II.6.1 La Lutine comme groupe primaire

Avant d’appliquer le concept du groupe primaire à la Lutine, examinons la définition qu’en donne Cooley, voyons dans quels domaines il a été appliqué, et comment il a été élargi depuis.

II.6.1.1 Définition de groupe primaire

La première définition du groupe primaire se trouve dans Cooley 1929 181  ; je fais un résumé des points cruciaux :

Le groupe primaire est un groupe qui est caractérisé par des relations personnelles, très proches et immédiates (« face-to-face association »), et par la coopération. Le critère le plus important qui le désigne comme « primaire » est le fait qu’il joue un rôle primordial dans la formation 182 de la nature sociale et des idéaux sociaux (des normes, des valeurs) des individus. Le résultat est une certaine fusion des individus (vies et buts communs), la formation d’un « nous » et un sentiment de communauté basés sur la sympathie et une identification réciproque, ce qui rend cette forme de groupe relativement stable. Les idées des individus en ce qui concerne des concepts comme amour, liberté ou justice, se forment par l’expérience au sein du groupe primaire. Les domaines les plus importants où agit ce phénomène sont la famille, les groupes de camarades (« peer group »), le voisinage, la communauté du village (cf. Cooley 1933 : 23-24).

Partant de la définition de Cooley, Schäfers (1999b : 99) introduit de critères supplémentaires, parmi lesquels les deux suivants me semblent pertinents pour la Lutine :

  • les bases pour l’identification sont la capacité et la volonté d’intégrer des rôles (des motifs, des buts, des normes, des valeurs) des autres membres du groupe primaire dans son auto-image ;
  • les membres d’un groupe primaire le sont en tant qu’individus, pas en tant que porteurs d’une certaine fonction.
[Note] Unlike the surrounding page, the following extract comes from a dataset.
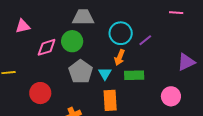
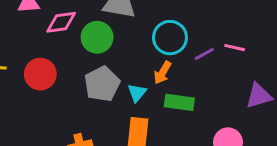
pink line: (176, 13) -> (235, 48), moved
pink diamond: (47, 47) -> (61, 22), moved
red circle: (40, 93) -> (40, 74), moved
Ajoutons qu’un groupe primaire n’a pas forcément pour tous ses membres le statut de groupe primaire dans toute son intensité (sens différentiel du groupe primaire pour ses membres).

Se référant au concept de Cooley, mais aussi aux travaux de Mead, (l’interactionnisme symbolique, cf. chapitre I) et à l’école de Chicago, toute une série d’études analysent l’influence et les modifications de composition du groupe primaire dans la société moderne et/ou urbaine – ne citons que le disciple de Park, Thrasher (1927), qui « découvre » un nouveau type du groupe primaire, le « gang » 183 , ou Whyte (1943) qui décrit, dans Street Corner Society, le « racket » dans un quartier de Boston. Eisenstadt (1956) est un des premiers à travailler sur les peer groups comme forme de groupe primaire. Plus tard, s’ajoutent des travaux sur des groupes primaires dans des organisations, dans l’entreprise, dans l’armée, etc. 184 . Schülein (1983) introduit le concept de groupe primaire ouvert pour les « Wohngemeinschaften » (cf. supra) – « ouvert » parce qu’il est relativement facile de quitter ou même de dissoudre le groupe (contrairement au groupe primaire « famille »).
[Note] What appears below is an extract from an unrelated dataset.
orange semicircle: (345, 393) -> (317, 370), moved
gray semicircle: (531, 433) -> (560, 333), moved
Le concept de Cooley a donc été élargi et différencié, et couvre plus de domaines que Cooley n’en avait initialement mentionnés ; ceci est dû aux changements de la société dans laquelle la famille et la communauté villageoise ne sont plus les seules entités qui peuvent représenter le groupe primaire 185 . Cependant, cela entraîne une complexité accrue du concept ; Faris essaie donc de distinguer entre les critères fondamentaux et les critères qui sont moins importants et propose en 1932 de ne plus considérer le critère de la priorité chronologique de la formation des normes et valeurs comme primordial, car il existe bien des groupes primaires qui ne sont composés que d’adultes. Plus importants selon lui sont les idées, valeurs et sentiments partagés (intimité et émotion) et les buts communs du groupe primaire. Selon Schäfers (1999 : 108-109), le problème de la complexité de la définition du groupe primaire ne se pose plus tellement aujourd’hui, car on définit entre-temps certains groupes prioritairement comme « peer-group », groupe de référence, etc., sans leur dénier certaines qualités et caractéristiques du groupe primaire – c’est-à-dire que l’on a créé des sous-catégories pour la description.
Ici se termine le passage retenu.